Breaking News

[TOUCHE PAS À MES 80ϟs] : #162. River's Edge

Copyright MGM Home Entertainment/Hemdale Film Corporation/Island Pictures

Nous sommes tous un peu nostalgique de ce que l'on considère, parfois à raison, comme l'une des plus plaisantes époques de l'industrie cinématographique : le cinéma béni des 80's, avec ses petits bijoux, ses séries B burnées et ses savoureux (si...) nanars.
Une époque de tous les possibles où les héros étaient des humains qui ne se balladaient pas tous en collants, qui ne réalisaient pas leurs prouesses à coups d'effets spéciaux et de fonds verts, une époque où les petits studios (Cannon ❤) venaient jouer dans la même cour que les grosses majors légendaires, où les enfants et l'imaginaire avaient leurs mots à dire,...
Bref, les 80's c'était bien, voilà pourquoi on se fait le petit plaisir de créer une section où l'on ne parle QUE de ça et ce, sans la moindre modération.
Alors attachez bien vos ceintures, mettez votre overboard dans le coffre, votre fouet d'Indiana Jones et la carte au trésor de Willy Le Borgne sur le siège arrière : on se replonge illico dans les années 80 !



#162. Le Fleuve de la Mort de Tim Hunter (1986)

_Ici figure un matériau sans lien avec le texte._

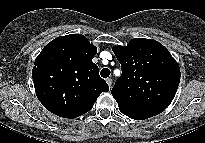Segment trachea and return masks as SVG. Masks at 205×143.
<instances>
[{"instance_id":"1","label":"trachea","mask_w":205,"mask_h":143,"mask_svg":"<svg viewBox=\"0 0 205 143\" xmlns=\"http://www.w3.org/2000/svg\"><path fill=\"white\" fill-rule=\"evenodd\" d=\"M100 75L103 78H107L110 75V70L108 68H103L100 72Z\"/></svg>"}]
</instances>
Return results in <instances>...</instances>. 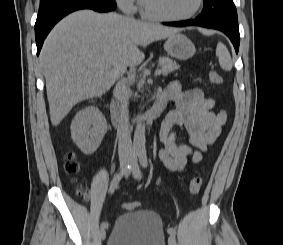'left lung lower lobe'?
Segmentation results:
<instances>
[{"label": "left lung lower lobe", "mask_w": 283, "mask_h": 245, "mask_svg": "<svg viewBox=\"0 0 283 245\" xmlns=\"http://www.w3.org/2000/svg\"><path fill=\"white\" fill-rule=\"evenodd\" d=\"M164 24L168 25V26H178V27L197 25V26H201V27L220 30L229 37V39L231 40V42L233 43V45L235 47L236 53H238L239 43H240L239 30H233L231 28H228L226 26L219 25V24L199 22L197 19L180 21V22H169V23H164Z\"/></svg>", "instance_id": "0a47b994"}]
</instances>
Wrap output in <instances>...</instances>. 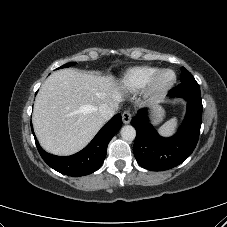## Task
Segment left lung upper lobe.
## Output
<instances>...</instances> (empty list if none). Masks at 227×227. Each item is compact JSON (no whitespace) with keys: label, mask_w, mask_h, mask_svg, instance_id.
<instances>
[{"label":"left lung upper lobe","mask_w":227,"mask_h":227,"mask_svg":"<svg viewBox=\"0 0 227 227\" xmlns=\"http://www.w3.org/2000/svg\"><path fill=\"white\" fill-rule=\"evenodd\" d=\"M194 78L192 74L186 70L184 67H182V74H181V81H184L186 79Z\"/></svg>","instance_id":"left-lung-upper-lobe-1"}]
</instances>
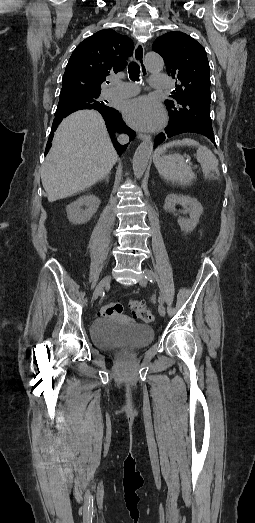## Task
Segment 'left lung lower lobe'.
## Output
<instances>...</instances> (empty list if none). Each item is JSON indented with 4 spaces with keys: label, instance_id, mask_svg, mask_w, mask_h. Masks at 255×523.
Instances as JSON below:
<instances>
[{
    "label": "left lung lower lobe",
    "instance_id": "0a47b994",
    "mask_svg": "<svg viewBox=\"0 0 255 523\" xmlns=\"http://www.w3.org/2000/svg\"><path fill=\"white\" fill-rule=\"evenodd\" d=\"M184 130L196 132V135L194 136H198V132H200V136H205L206 134V137H209V140H211V145H216L217 134H210V132L204 130V127H199L197 125H178V123H176L174 127L168 126L166 129H162V131H160V137H155V140L157 141L152 144V147L157 149L159 146L163 145V140H167V137H175L176 134H182V131Z\"/></svg>",
    "mask_w": 255,
    "mask_h": 523
}]
</instances>
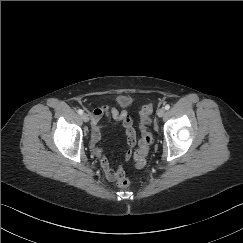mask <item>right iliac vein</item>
I'll return each mask as SVG.
<instances>
[{"label": "right iliac vein", "mask_w": 243, "mask_h": 243, "mask_svg": "<svg viewBox=\"0 0 243 243\" xmlns=\"http://www.w3.org/2000/svg\"><path fill=\"white\" fill-rule=\"evenodd\" d=\"M82 120H83L84 122H88V121H89V117H88V115H87L86 113H84V114L82 115Z\"/></svg>", "instance_id": "63e3f726"}]
</instances>
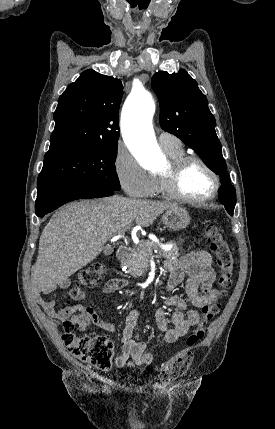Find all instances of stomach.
<instances>
[{
	"mask_svg": "<svg viewBox=\"0 0 275 429\" xmlns=\"http://www.w3.org/2000/svg\"><path fill=\"white\" fill-rule=\"evenodd\" d=\"M165 226L178 231L186 228L190 223V216L185 208L175 206L168 208L162 215Z\"/></svg>",
	"mask_w": 275,
	"mask_h": 429,
	"instance_id": "obj_1",
	"label": "stomach"
}]
</instances>
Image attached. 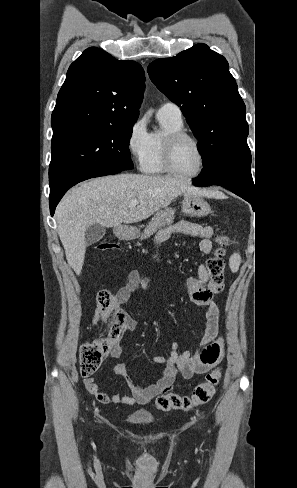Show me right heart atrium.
Returning a JSON list of instances; mask_svg holds the SVG:
<instances>
[{
  "instance_id": "d8ad5b80",
  "label": "right heart atrium",
  "mask_w": 297,
  "mask_h": 488,
  "mask_svg": "<svg viewBox=\"0 0 297 488\" xmlns=\"http://www.w3.org/2000/svg\"><path fill=\"white\" fill-rule=\"evenodd\" d=\"M148 146L149 133L147 132L146 123L144 119L139 118L131 125L126 139L127 151L139 166H142L146 159Z\"/></svg>"
}]
</instances>
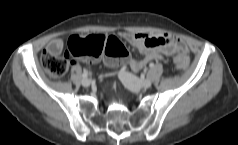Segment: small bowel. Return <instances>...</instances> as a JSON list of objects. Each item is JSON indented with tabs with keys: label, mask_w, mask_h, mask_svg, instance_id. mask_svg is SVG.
<instances>
[{
	"label": "small bowel",
	"mask_w": 238,
	"mask_h": 145,
	"mask_svg": "<svg viewBox=\"0 0 238 145\" xmlns=\"http://www.w3.org/2000/svg\"><path fill=\"white\" fill-rule=\"evenodd\" d=\"M121 36L139 50L143 54L140 60L130 58L128 55L127 64L130 65L134 72H139L151 61L163 60L165 56L172 55L175 52H180L184 55L187 53V48L184 42L175 36L164 35L152 36L144 33H121ZM62 49V41L54 39L47 45V50L54 54H59ZM84 60L88 63H94L97 59L90 58Z\"/></svg>",
	"instance_id": "small-bowel-1"
}]
</instances>
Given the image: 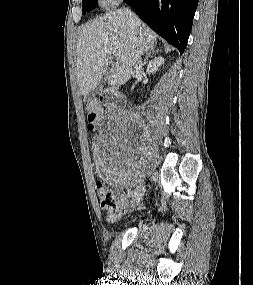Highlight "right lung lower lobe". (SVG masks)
<instances>
[{
    "mask_svg": "<svg viewBox=\"0 0 253 285\" xmlns=\"http://www.w3.org/2000/svg\"><path fill=\"white\" fill-rule=\"evenodd\" d=\"M158 35L185 50L198 0H125Z\"/></svg>",
    "mask_w": 253,
    "mask_h": 285,
    "instance_id": "obj_1",
    "label": "right lung lower lobe"
}]
</instances>
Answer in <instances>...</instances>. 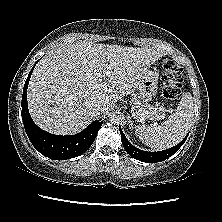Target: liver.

Quoique peut en dire la fausse impression générale que nous avons tous plus ou moins du genre, force est d'admettre que le giron du teen movie US au coeur des 80s ne se résumait pas uniquement aux péloches bénies de John Hughes, aux productions - sensiblement - policées du Brat Pack (qui n'ont pas toujours eu le roi Coppola pour les diriger) où aux potacheries régressives à la qualité variable - mais souvent fun, soyons un minimum honnêtes.
Certains cinéastes, plutôt audacieux compte tenu des attentes du public, choisissaient d'arpenter un terrain plus sinueux et de coller un brin plus à la réalité en pointant du bout de leur caméra, leur inquiétude face à une jeunesse en déliquescence et de plus en plus inquiétante.
Clairement de cette pellicule-là, River's Edge de Tim Hunter se fait l'autopsie adolescente de l'Amérique white trash de David Lynch (avec la présence d'un Dennis Hopper on fire en trafiquant de drogue/tueur qui aime un peu trop sa poupée gonflable), aussi pessimiste qu'elle est déprimante et dangereuse.
Un portrait sombre et cynique d'âmes pas encore adultes mais déjà désensibilisés par une société littéralement à la dérive, où la violence est partout.

Copyright MGM Home Entertainment/Hemdale Film Corporation/Island Pictures

Vaguement inspiré d'un fait divers sordide (l'histoire vraie d'Anthony Jacques Broussard, un lycéen de Milpitas en Californie, qui a assassiné sa petite amie Marcy Conrad et s'en est vanté auprès de ses amis, qui l'ont tous couvert), qui ne fait que donner du crédit à sa mise en images de l'aliénation et de l'effondrement de la moralité au coeur de l'Amérique contemporaine (le film ne fait que prédire, à sa manière, les nombreuses tragédies scolaires qui adviendront quelques années plus tard), la narration dépeint ces adolescents de la classe moyenne comme des morts-vivants dont la conscience ne pourrait pas même être réveillée par les efforts disciplinaires de leurs parents ou les exhortations de leurs professeurs et des forces de l'ordre. ne peuvent réveiller leur conscience.
Même pas assez vieux pour acheter légalement une bière, ils sont déjà anéantis par l'alcool et la drogue, abandonnés par des adultes qui ont eux aussi perdu tout espoir. 
Effrayant parce qu'il est d'une crudité rare dans sa manière de retranscrire une déshumanisation bien réelle, née dans la paranoïa et l'ignorance totale de l'autre (ils désacralisent avec indifférence le caractère sacré de la vie et sont incapables de montrer de la compassion ou de la sympathie, même face à la mort, qu'ils la donnent ou en soient témoins); River's Edge et son solide casting de jeunes loups (Crispin Glover et Keanu Reeves sont impressionnants), fusion entre les mômes de Sa Majesté les mouches et le Damien de The Omen, ne cherche jamais à donner de réponse à l'horreur qu'il dépeint, il ne fait juste que froidement dévoiler l'insensibilité et l'apathie rebelle d'une génération perdue dans une Amérique encore plus désespérée qu'elle.